┌─ Data supplied

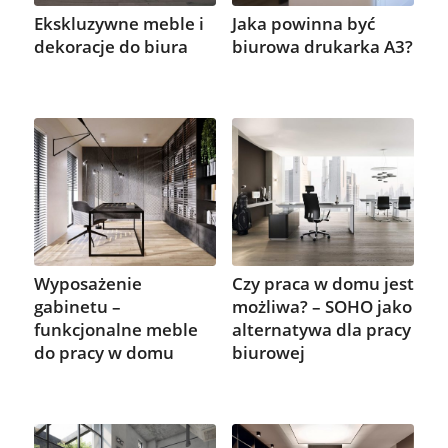
Ekskluzywne meble i
Jaka powinna być
dekoracje do biura
biurowa drukarka A3?
Wyposażenie
Czy praca w domu jest
gabinetu –
możliwa? – SOHO jako
funkcjonalne meble
alternatywa dla pracy
do pracy w domu
biurowej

└─

| Work item |
From the data, collect all lines where the string "pracy" appears.

| Reply to the task |
alternatywa dla pracy
do pracy w domu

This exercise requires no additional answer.